CS 412/413
Introduction to Compilers
Spring 2002

Assignment 4: Dataflow Analysis and Optimizations

due: Friday,  April 5, in class

In this programming assignment, you will implement several dataflow analyses and optimizations. These will build upon the code that you wrote for previous assignments.

Assignment Description

You will implement a generic dataflow analysis framework and then instantiate it for several analyses: live variable analysis, available expressions, reaching definitions, and constant folding analysis. You will then use the result of these analyses to perform dead code elimination, common sub-expression elimination, loop-invariant code motion, constant folding, and strength reduction of induction variables.

The compiler will first parse the program, check for semantic error, generate intermediate code, and build the control flow graph.  When invoked from the command line, the compiler must support the following optimizations:

The compiler will perform the optimizations in the order they occur in the command line. The above arguments may be invoked multiple times in the same command line - in that case the compiler will execute them multiple times, in the order specified. It will only perform the analyses necessary for the optimizations requested.

Dataflow Analysis Framework

Your dataflow analysis code will consist of an abstract dataflow analysis class IC.DFA.DFAEngine, and an abstract dataflow information class IC.DFA.DFAInfo

The constructor of your dataflow information object must return the top element in the lattice, and must have a Meet method which takes another dataflow information object as argument and returns the meet operation between this object and the other object. It must also support an Equals method which tests if two dataflow information objects correspond to the same element in the lattice.

The dataflow analysis class DFAEngine has a method Solve which takes as argument a control flow graph which iteratively solves the dataflow equations (using the worklist algorithm) and computes dataflow information at each program point in the flow graph. The dataflow analysis class also contains a TransferFunction method which models the transfer functions in the dataflow analysis framework. It takes a low-level IR instruction and a dataflow information object as parameters and returns the resulting dataflow information. You should allow your dataflow analysis class to be instantiated either a a forward or as a backward analysis. 

Analysis Instances

You will then use your dataflow analysis framework to implement several dataflow analyses and use their results for subsequent optimizations.

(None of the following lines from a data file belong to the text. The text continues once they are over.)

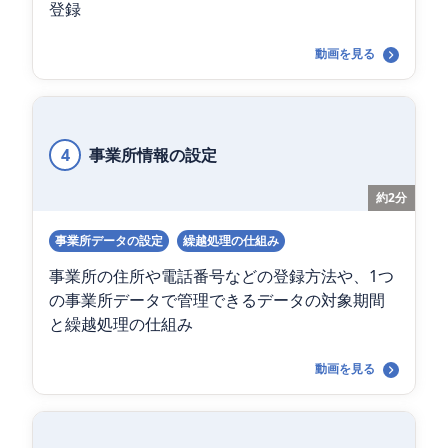
登録
動画を見る
4
事業所情報の設定
約2分
事業所データの設定
繰越処理の仕組み
事業所の住所や電話番号などの登録方法や、1つ
の事業所データで管理できるデータの対象期間
と繰越処理の仕組み
動画を見る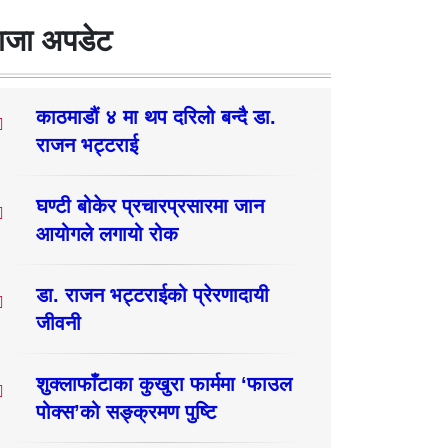
ाजा अपडेट
काठमाडौं ४ मा थप दरिलो बन्दै डा.
राजन भट्टराई
घण्टी बोकेर प्रचारप्रसारमा जान
आयोगले लगायो रोक
डा. राजन भट्टराईको प्रेरणादायी
जीवनी
शुक्लाफाँटाका कुखुरा फार्ममा ‘फाउल
पोक्स’को सङ्क्रमण पुष्टि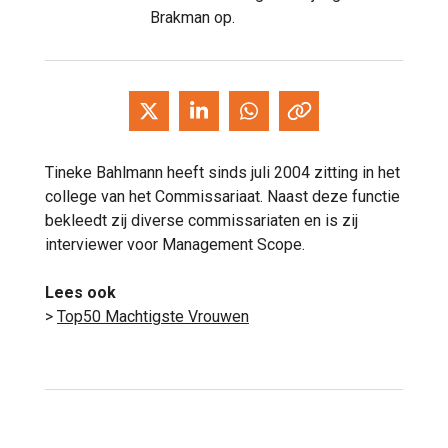
Brakman op.
Tineke Bahlmann heeft sinds juli 2004 zitting in het
college van het Commissariaat. Naast deze functie
bekleedt zij diverse commissariaten en is zij
interviewer voor Management Scope.
Lees ook
>
Top50 Machtigste Vrouwen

There are four dataflow analyses that you will implement in this assignment:

  1. Live variables analysis - computes variables which may be live at each program point
  2. Available expressions -  computes expressions which are available in all executions of the program
  3. Reaching definitions - for each program point, it computes the definitions which may reach that point 
  4. Constant folding analysis - determines variables whose values are constant 


Next, you will implement the following optimizations in the compiler:

  1. Dead code elimination - remove code which updates variables whose values are not used in any executions. This optimization will use the results from the live variable analysis. 
  2. Common subexpression elimination - reuse expressions already computed in the program. Here you will use the information computed with the available expressions analysis. If an expression is available before an instruction that re-computes that expression, you have to replace the its computation by the variable which holds the result of that expression in all executions of the program. If there is no such variable, you will create a temporary variable to store the result of the expression.
  3. Loop invariant code motion - for a given loop, detect computation which doesn't change in different iterations of the loop and hoist that computation out of the loop. Use reaching definition information to determine loop invariant code. You also need to identify loops in your flow graph; for this, add loop information to your basic blocks: each block will had a reference to the loop header block of the innermost loop, and each loop header block will keep a list of all blocks in its loop body.
  4. Constant folding - use the results from constant folding analysis and replace each constant variable with the computed constant.
  5. Strength reduction of induction variables - detect induction variables in loops and replace expensive multiplication operators on these operations by semantically equivalent code which updates induction variables using addition instructions.



Your compiler must still support the command line switches -dump_lir and -dump-cfg from last assignment, which produce textual outputs of the low-level code and of the flow graph. In addition, your compiler will detect function calls of the form showDFAinfo() in the program and will produce a textual output of the dataflow information at the program point where the function is invoked. This function must not be moved out of loops, as part of the loop invariant code motion transformation.

What to turn in

Turn in on paper:

Turn in electronically:

Electronic submission instructions

Place your files in \\goose\courses\cs412-sp02\grpX\pa4, where grpX is your group identifier.  Use the same directory structure for the electronic submission as in the previous assignments : 
1) src\ - all of your source code and class files;
2) doc\ - documentation, including your write-up and a README.TXT containing information on how to compile and run your project, a description of the class hierarchy of your source code, brief descriptions of the major classes, any known bugs;
3) test\ - test cases you used in testing your project.